Airflow 支持使用 Jinja 生成模板。您必须在 Operator 中声明所需变量(task_idnamenamespaceimage)。如以下示例所示,您可以搭配使用 Jinja 和所有其他参数生成模板,包括cmdsargumentsenv_varsconfig_file

Airflow 2

kubenetes_template_ex = KubernetesPodOperator(
    task_id='ex-kube-templates',
    name='ex-kube-templates',
    namespace='default',
    image='bash',
    # All parameters below are able to be templated with jinja -- cmds,
    # arguments, env_vars, and config_file. For more information visit:
    # https://airflow.apache.org/docs/apache-airflow/stable/macros-ref.html

    # Entrypoint of the container, if not specified the Docker container's
    # entrypoint is used. The cmds parameter is templated.
    cmds=['echo'],
    # DS in jinja is the execution date as YYYY-MM-DD, this docker image
    # will echo the execution date. Arguments to the entrypoint. The docker
    # image's CMD is used if this is not provided. The arguments parameter
    # is templated.
    arguments=['{{ ds }}'],
    # The var template variable allows you to access variables defined in
    # Airflow UI. In this case we are getting the value of my_value and
    # setting the environment variable `MY_VALUE`. The pod will fail if
    # `my_value` is not set in the Airflow UI.
    env_vars={'MY_VALUE': '{{ var.value.my_value }}'},
    # Sets the config file to a kubernetes config file specified in
    # airflow.cfg. If the configuration file does not exist or does
    # not provide validcredentials the pod will fail to launch. If not
    # specified, config_file defaults to ~/.kube/config
    config_file="{{ conf.get('core', 'kube_config') }}")

Airflow 1

kubenetes_template_ex = kubernetes_pod_operator.KubernetesPodOperator(
    task_id='ex-kube-templates',
    name='ex-kube-templates',
    namespace='default',
    image='bash',
    # All parameters below are able to be templated with jinja -- cmds,
    # arguments, env_vars, and config_file. For more information visit:
    # https://airflow.apache.org/docs/apache-airflow/stable/macros-ref.html

    # Entrypoint of the container, if not specified the Docker container's
    # entrypoint is used. The cmds parameter is templated.
    cmds=['echo'],
    # DS in jinja is the execution date as YYYY-MM-DD, this docker image
    # will echo the execution date. Arguments to the entrypoint. The docker
    # image's CMD is used if this is not provided. The arguments parameter
    # is templated.
    arguments=['{{ ds }}'],
    # The var template variable allows you to access variables defined in
    # Airflow UI. In this case we are getting the value of my_value and
    # setting the environment variable `MY_VALUE`. The pod will fail if
    # `my_value` is not set in the Airflow UI.
    env_vars={'MY_VALUE': '{{ var.value.my_value }}'},
    # Sets the config file to a kubernetes config file specified in
    # airflow.cfg. If the configuration file does not exist or does
    # not provide validcredentials the pod will fail to launch. If not
    # specified, config_file defaults to ~/.kube/config
    config_file="{{ conf.get('core', 'kube_config') }}")
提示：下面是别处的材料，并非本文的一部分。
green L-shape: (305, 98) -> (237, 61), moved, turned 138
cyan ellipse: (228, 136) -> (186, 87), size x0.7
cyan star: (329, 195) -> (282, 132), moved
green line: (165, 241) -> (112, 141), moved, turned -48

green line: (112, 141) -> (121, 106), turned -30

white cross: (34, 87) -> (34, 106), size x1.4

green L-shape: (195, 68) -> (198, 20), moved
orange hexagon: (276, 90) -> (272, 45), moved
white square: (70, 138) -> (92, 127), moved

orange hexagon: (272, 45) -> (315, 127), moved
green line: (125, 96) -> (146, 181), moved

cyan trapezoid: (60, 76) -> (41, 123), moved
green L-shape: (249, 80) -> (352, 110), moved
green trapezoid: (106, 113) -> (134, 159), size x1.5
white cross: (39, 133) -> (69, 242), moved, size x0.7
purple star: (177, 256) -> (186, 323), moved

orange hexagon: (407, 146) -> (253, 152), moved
在不更改 DAG 或您的环境的情况下,由于出现两个错误,ex-kube-templates 任务失败。日志显示此任务失败,因为相应变量不存在 (my_value)。第二个错误(您可以在修复第一个错误后获得)显示任务失败,因为在 config 中找不到 core/kube_config

如需修复这两个错误,请继续按照概述的步骤执行操作。

如需通过 gcloud 或 Airflow 界面设置 my_value,请执行以下操作:

Airflow 界面

在 Airflow 2 界面中:

  1. 转到 Airflow 界面

  2. 在工具栏中,选择 Admin > Variables

  3. List Variable 页面上,点击 Add a new record

  4. Add Variable 页面上,输入以下信息:

    • Key:my_value
    • Val:example_value
  5. 点击保存

在 Airflow 1 界面中:

  1. 转到 Airflow 界面

  2. 在工具栏中,选择 Admin > Variables

  3. Variables 页面上,点击 Create 标签页。

  4. Variable 页面上,输入以下信息:

    • Key:my_value
    • Val:example_value
  5. 点击保存

gcloud

对于 Airflow 2,请输入以下命令:

gcloud composer environments run ENVIRONMENT \
    --location LOCATION \
    variables set -- \
    my_value example_value

对于 Airflow 1,请输入以下命令:

gcloud composer environments run ENVIRONMENT \
    --location LOCATION \
    variables -- \
    --set my_value example_value

替换:

  • ENVIRONMENT 替换为环境的名称。
  • LOCATION 替换为环境所在的区域。

如需引用自定义 config_file(Kubernetes 配置文件),请将 kube_config Airflow 配置选项替换为有效的 Kubernetes 配置:

部分 价值
core kube_config /home/airflow/composer_kube_config

等待您的环境更新,这可能需要几分钟。 然后再次运行 ex-kube-templates 任务,并验证 ex-kube-templates 任务是否成功。

Secret 变量配置

Kubernetes Secret 是包含敏感数据的对象。您可以使用 KubernetesPodOperator 将 Secret 传递到 Kubernetes pod 中。Secret 必须在 Kubernetes 中定义,否则 pod 无法启动。

此示例展示了使用 Kubernetes Secret 的两种方法:作为环境变量,以及由 pod 装载的卷。

第一个 Secret airflow-secrets 设置为名为 SQL_CONN 的 Kubernetes 环境变量(而不是 Airflow 或 Cloud Composer 环境变量)。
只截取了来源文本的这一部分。